**Exercise material**
= = =
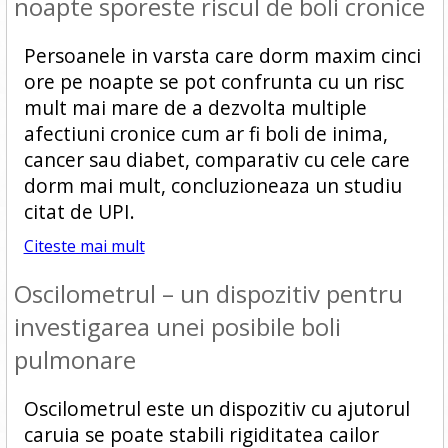
noapte sporeste riscul de boli cronice
Persoanele in varsta care dorm maxim cinci
ore pe noapte se pot confrunta cu un risc
mult mai mare de a dezvolta multiple
afectiuni cronice cum ar fi boli de inima,
cancer sau diabet, comparativ cu cele care
dorm mai mult, concluzioneaza un studiu
citat de UPI.
Citeste mai mult
Oscilometrul – un dispozitiv pentru
investigarea unei posibile boli
pulmonare
Oscilometrul este un dispozitiv cu ajutorul
caruia se poate stabili rigiditatea cailor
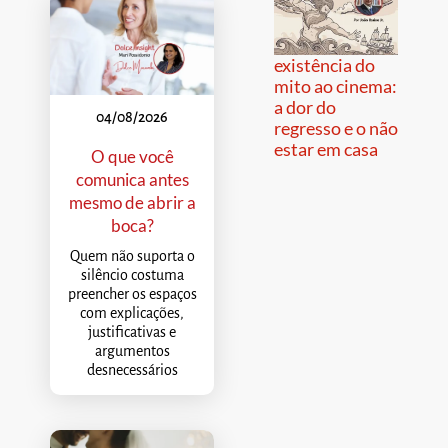
existência do
mito ao cinema:
a dor do
04/08/2026
regresso e o não
estar em casa
O que você
comunica antes
mesmo de abrir a
boca?
Quem não suporta o
silêncio costuma
preencher os espaços
com explicações,
justificativas e
argumentos
desnecessários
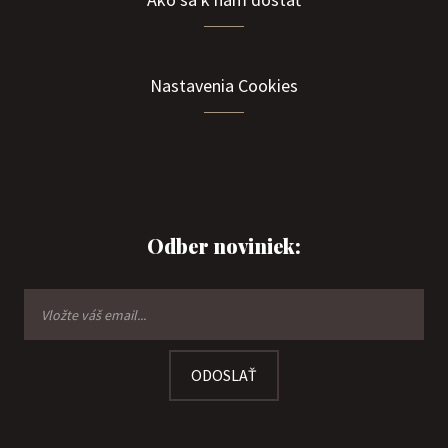
Nastavenia Cookies
Odber noviniek:
ODOSLAŤ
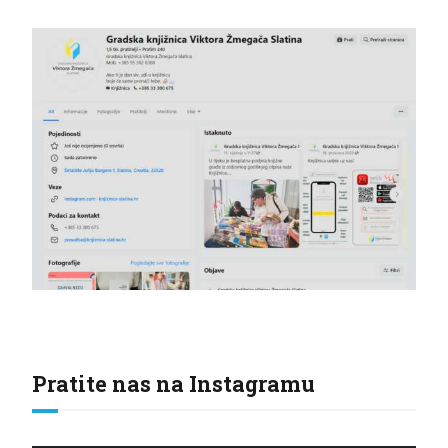
Pratite nas na Instagramu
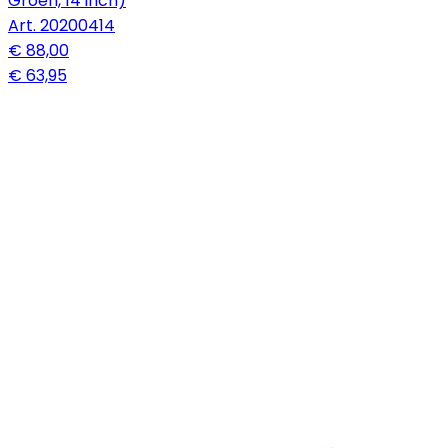
Groen, 14 inch)
Art.
20200414
€ 88,00
€ 63,95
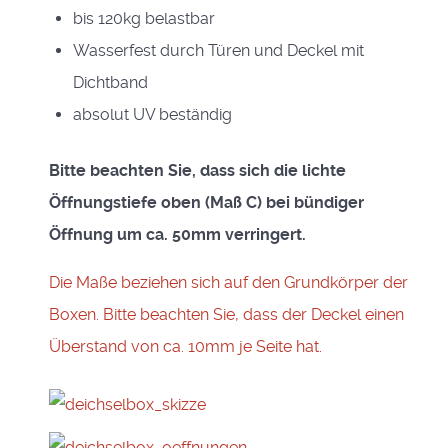
bis 120kg belastbar
Wasserfest durch Türen und Deckel mit
Dichtband
absolut UV beständig
Bitte beachten Sie, dass sich die lichte
Öffnungstiefe oben (Maß C) bei bündiger
Öffnung um ca. 50mm verringert.
Die Maße beziehen sich auf den Grundkörper der
Boxen. Bitte beachten Sie, dass der Deckel einen
Überstand von ca. 10mm je Seite hat.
= = =
**Task to complete**
Return an exact transcription of the entries above, excluding each image.

**Worked solution**
noapte sporeste riscul de boli cronice
Persoanele in varsta care dorm maxim cinci
ore pe noapte se pot confrunta cu un risc
mult mai mare de a dezvolta multiple
afectiuni cronice cum ar fi boli de inima,
cancer sau diabet, comparativ cu cele care
dorm mai mult, concluzioneaza un studiu
citat de UPI.
Citeste mai mult
Oscilometrul – un dispozitiv pentru
investigarea unei posibile boli
pulmonare
Oscilometrul este un dispozitiv cu ajutorul
caruia se poate stabili rigiditatea cailor
existência do
mito ao cinema:
a dor do
04/08/2026
regresso e o não
estar em casa
O que você
comunica antes
mesmo de abrir a
boca?
Quem não suporta o
silêncio costuma
preencher os espaços
com explicações,
justificativas e
argumentos
desnecessários
Nastavenia Cookies
Odber noviniek:
ODOSLAŤ
Pratite nas na Instagramu
Groen, 14 inch)
Art.
20200414
€ 88,00
€ 63,95
bis 120kg belastbar
Wasserfest durch Türen und Deckel mit
Dichtband
absolut UV beständig
Bitte beachten Sie, dass sich die lichte
Öffnungstiefe oben (Maß C) bei bündiger
Öffnung um ca. 50mm verringert.
Die Maße beziehen sich auf den Grundkörper der
Boxen. Bitte beachten Sie, dass der Deckel einen
Überstand von ca. 10mm je Seite hat.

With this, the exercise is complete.